You, O king, are the king of kings;
to you the God of heaven
has given dominion and strength, power and glory;
men, wild beasts, and birds of the air, wherever they may dwell,
he has handed over to you, making you ruler over them all;
you are the head of gold.
Another kingdom shall take your place, inferior to yours,
then a third kingdom, of bronze,
which shall rule over the whole earth.
There shall be a fourth kingdom, strong as iron;
it shall break in pieces and subdue all these others,
just as iron breaks in pieces and crushes everything else.
The feet and toes you saw, partly of potter's tile and partly of iron,
mean that it shall be a divided kingdom,
but yet have some of the hardness of iron.
As you saw the iron mixed with clay tile,
and the toes partly iron and partly tile,
the kingdom shall be partly strong and partly fragile.
The iron mixed with clay tile
means that they shall seal their alliances by intermarriage,
but they shall not stay united, any more than iron mixes with clay.
In the lifetime of those kings
the God of heaven will set up a kingdom
that shall never be destroyed or delivered up to another people;
rather, it shall break in pieces all these kingdoms
and put an end to them, and it shall stand forever.
That is the meaning of the stone you saw hewn from the mountain
without a hand being put to it,
which broke in pieces the tile, iron, bronze, silver, and gold.
The great God has revealed to the king what shall be in the future;
this is exactly what you dreamed, and its meaning is sure."

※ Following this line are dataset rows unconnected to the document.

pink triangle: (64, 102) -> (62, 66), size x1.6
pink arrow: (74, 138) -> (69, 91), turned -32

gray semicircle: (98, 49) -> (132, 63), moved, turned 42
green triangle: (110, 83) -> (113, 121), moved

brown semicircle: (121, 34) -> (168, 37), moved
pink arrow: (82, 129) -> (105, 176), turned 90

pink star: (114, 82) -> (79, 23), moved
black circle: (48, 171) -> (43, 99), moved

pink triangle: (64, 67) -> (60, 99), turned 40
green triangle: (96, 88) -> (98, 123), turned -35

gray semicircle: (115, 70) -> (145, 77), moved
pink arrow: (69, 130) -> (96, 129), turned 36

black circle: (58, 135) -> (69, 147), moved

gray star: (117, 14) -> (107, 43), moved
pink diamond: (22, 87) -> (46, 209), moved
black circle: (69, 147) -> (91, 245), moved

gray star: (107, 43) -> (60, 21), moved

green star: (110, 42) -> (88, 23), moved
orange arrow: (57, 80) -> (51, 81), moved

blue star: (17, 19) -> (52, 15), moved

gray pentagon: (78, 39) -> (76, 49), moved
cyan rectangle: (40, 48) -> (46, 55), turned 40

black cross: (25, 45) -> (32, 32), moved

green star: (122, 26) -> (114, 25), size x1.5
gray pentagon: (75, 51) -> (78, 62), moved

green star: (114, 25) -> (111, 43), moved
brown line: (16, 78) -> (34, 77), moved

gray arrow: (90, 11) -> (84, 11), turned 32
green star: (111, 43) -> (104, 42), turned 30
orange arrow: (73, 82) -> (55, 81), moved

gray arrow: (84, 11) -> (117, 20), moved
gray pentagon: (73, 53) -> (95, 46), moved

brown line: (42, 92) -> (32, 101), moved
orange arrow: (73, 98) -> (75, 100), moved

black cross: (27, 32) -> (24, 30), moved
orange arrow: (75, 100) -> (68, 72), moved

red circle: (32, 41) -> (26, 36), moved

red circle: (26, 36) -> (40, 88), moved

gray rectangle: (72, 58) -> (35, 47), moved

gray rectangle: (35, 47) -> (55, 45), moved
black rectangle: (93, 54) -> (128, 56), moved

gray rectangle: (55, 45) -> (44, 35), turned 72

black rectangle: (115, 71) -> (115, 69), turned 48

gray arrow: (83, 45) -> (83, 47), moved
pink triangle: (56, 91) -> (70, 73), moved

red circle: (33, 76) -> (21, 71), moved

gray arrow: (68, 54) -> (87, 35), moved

Responsorial PsalmDANIEL 3:57, 58, 59, 60, 61

R. (59b) Give glory and eternal praise to him.
"Bless the Lord, all you works of the Lord,
praise and exalt him above all forever."
R. Give glory and eternal praise to him.
"Angels of the Lord, bless the Lord,
praise and exalt him above all forever."
R. Give glory and eternal praise to him.
"You heavens, bless the Lord,
praise and exalt him above all forever."
R. Give glory and eternal praise to him.
"All you waters above the heavens, bless the Lord,
praise and exalt him above all forever."
R. Give glory and eternal praise to him.
"All you hosts of the Lord, bless the Lord;
praise and exalt him above all forever."
R. Give glory and eternal praise to him.

AlleluiaRV 2:10C

R. Alleluia, alleluia.
Remain faithful until death,
and I will give you the crown of life.
R. Alleluia, alleluia.

GospelLK 21:5-11

While some people were speaking about
how the temple was adorned with costly stones and votive offerings,
Jesus said, "All that you see here–
the days will come when there will not be left
a stone upon another stone that will not be thrown down."

Then they asked him,
"Teacher, when will this happen?
And what sign will there be when all these things are about to happen?"
He answered,
"See that you not be deceived,
for many will come in my name, saying,
'I am he,' and 'The time has come.'
Do not follow them!
When you hear of wars and insurrections,
do not be terrified; for such things must happen first,
but it will not immediately be the end."
Then he said to them,
"Nation will rise against nation, and kingdom against kingdom.
There will be powerful earthquakes, famines, and plagues
from place to place;
and awesome sights and mighty signs will come from the sky."